There have been numerous reports recently that "Mozilla will not fix 80% of the remaining 700 blocker bugs in Firefox 3". Some Mozilla members call this bullshit, others have expanded with lengthy explanations.
Personally, I tend to think that the misunderstanding about what Mozilla is doing has one single cause: what we call a bug is actually not a bug, but rather a request for change in the product. No, I'm not falling into the marketing-speak trap, calling bugs undocumented features, I promise
A bug, in Mozilla lingo, refers actually to a report listed in the Bugzilla application. In such reports are listed things that we want to track. It could be suggestions for changes, meta-bugs, and even actual bugs including things that can crash the product, induce data-loss and security issues. Thers are the top three categories that we want to address first, as quality and security matter the most to our users and our communities.

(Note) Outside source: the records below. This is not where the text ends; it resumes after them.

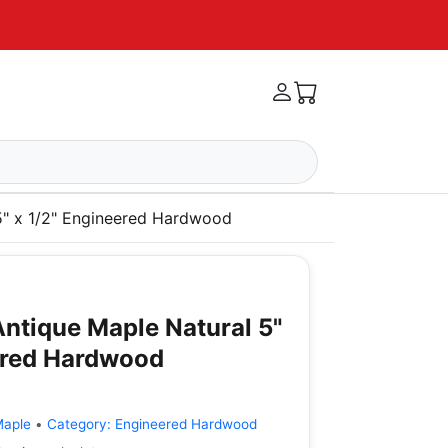
5" x 1/2" Engineered Hardwood
ntique Maple Natural 5"
ered Hardwood
Maple
•
Category:
Engineered Hardwood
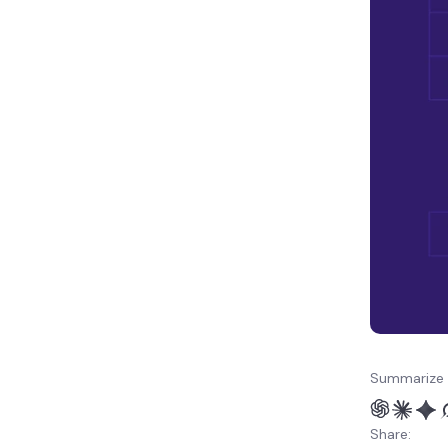
Summarize 
Share:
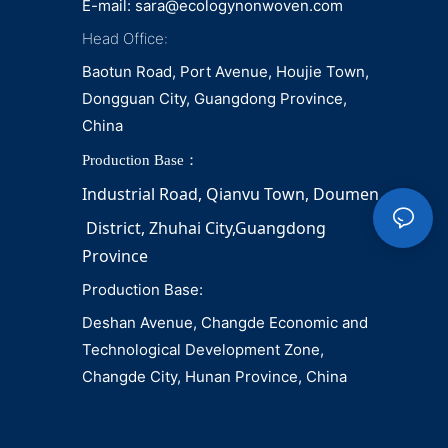
E-mail:
sara@ecologynonwoven.com
Head Office:
Baotun Road, Port Avenue, Houjie Town,
Dongguan City, Guangdong Province,
China
Production Base：
Industrial Road, Qianvu 
Town, 
Doumen
District, Zhuhai City,Guangdong 
Province
Production Base:
Deshan Avenue, Changde Economic and
Technological Development Zone,
Changde City, Hunan Province, China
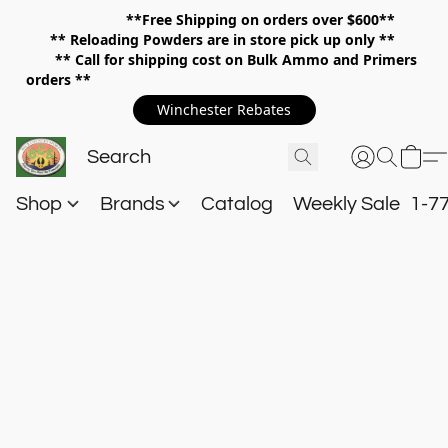
**Free Shipping on orders over $600**
**
Reloading Powders are in store pick up only **
** Call for shipping cost on Bulk Ammo and Primers
orders **
Winchester Rebates
Shop
Brands
Catalog
Weekly Sale
1-7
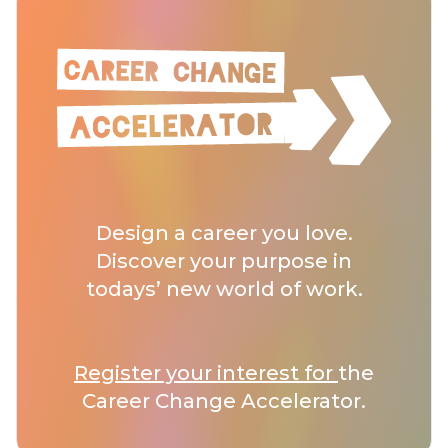
Design a career you love.
Discover your purpose in
todays’ new world of work.
Register your interest for
the
Career Change Accelerator.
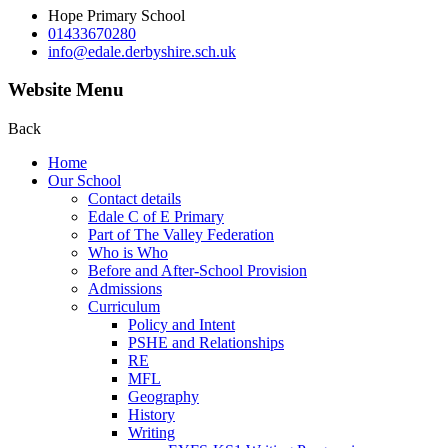
Hope Primary School
01433670280
info@edale.derbyshire.sch.uk
Website Menu
Back
Home
Our School
Contact details
Edale C of E Primary
Part of The Valley Federation
Who is Who
Before and After-School Provision
Admissions
Curriculum
Policy and Intent
PSHE and Relationships
RE
MFL
Geography
History
Writing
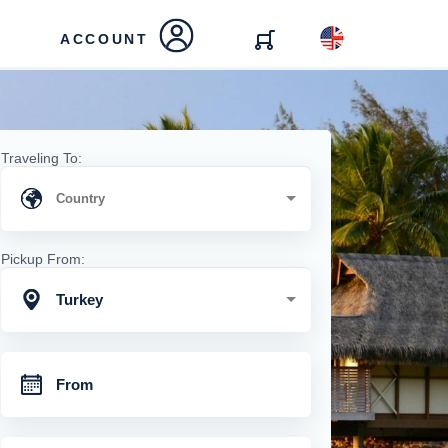
ACCOUNT
Traveling To:
Pickup From:
Turkey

So these "700 blocker bugs" are actually 700 changes that some people, at some point, wanted to see happening before we ship Firefox 3 in its final version. Let's be clear, this is too much! Most likely, many of these changes are just potential new features that are late in the game, and won't make it in time for Firefox 3 (hopefully most of them will be fixed in a later version or become obsolete).
This is were programming and product management are closer to art than to science: the Firefox product team needs to decide where to draw the line, because the more we add features at the last minute, the less stable Firefox will be, due to lack of heavy testing. This is why deciding not to fix "bugs" (read "change requests") is leading to a less buggy product (with less defects)!
Some reports here are already explaining this:
- Reports of Firefox 3.0 bugs overblown, most significant bugs squashed. "Reclassifying less-significant blockers is a necessary QA strategy that will actually lead to a better Firefox 3 release."
- Firefox 3.0 bugs: Mozilla sets the record straight.
edit: Post slightly edited in order to fix spelling and grammar issues. Thanks Jane for the help!
10 réactions
1 De jeansagi - 21/11/2007, 18:02
Maybe I'm out of context but if a bug (a stopper) is tagged as a "bug" and a request for change is taggged as a "request for change" then won't be misunderstangins...
J.
2 De reed - 21/11/2007, 20:13
I believe "When a but is actually not a bug" needs to be "When a bug is actually not a bug".
3 De universityupdate.com - 21/11/2007, 20:49
When a but is actually not a bug
...
4 De Gabriel - 21/11/2007, 21:36
Typo dans le titre : When a BUG is actually not a bug
5 De gil - 21/11/2007, 21:53
+1
In several bug tracking systems, we can use two kind of reports, for defects (anomaly report) and change request (evolution report). It should be better to use such a difference.
6 De glattering - 21/11/2007, 22:05
Maybe they wanted to keep bugzilla for everything and not create a new requestforchangezilla
7 De loufoque - 22/11/2007, 01:45
Be it a real bug or not, if it's marked as blocker for Firefox 3, it should be fixed before Firefox 3 is released.
8 De funtomas - 22/11/2007, 09:52
Nope, Tristan. It's pretty clear, Mozilla's fixed over 11,000 bugs related to FF3 and the mentioned number of 700 bugs was related to the remaining bugs at the time of writing.
It's misunderstanding on your part, I think.
9 De Tristan - 22/11/2007, 19:38
Funtomas: thansk, but no
Just look at https://bugzilla.mozilla.org/show_b... to have an example.
10 De Robert Kaiser - 23/11/2007, 15:15
Whole you're absolutely right on a "bug" meaning a "request for change" in Mozilla lingo, and that could even be a documentation change or a feature enhancement (actually, our blockers are often the latter), I can't fully agree with you on that being "700 changes that some people, at some point, wanted to see happening before we ship Firefox 3" as it's not "some people". Those 700 reports were requested to be blockers by "some people", but the people who granted the request and actually made them blockers were "drivers", i.e. members of a groups of people specially assigned to make such official decisions for the project. They decided that those changes should be made for Firefox 3 if possible in any way. Of course, not all feature requests marked there will probably make it and that needs to be rethought for those issues, but telling "it's just a random number of random changes wanted to be seen by a random group of people" makes it too easy.
What it all comes down to is that we all can't have everything we're dreaming about in a software release, so some hard decisions need to be made, and the Firefox team is in the process of carefully evaluating which changes/"bugs" should really make the cut for Firefox 3 and which will probably have to wait for, say, Firefox 4 or whatever the next major release will be called.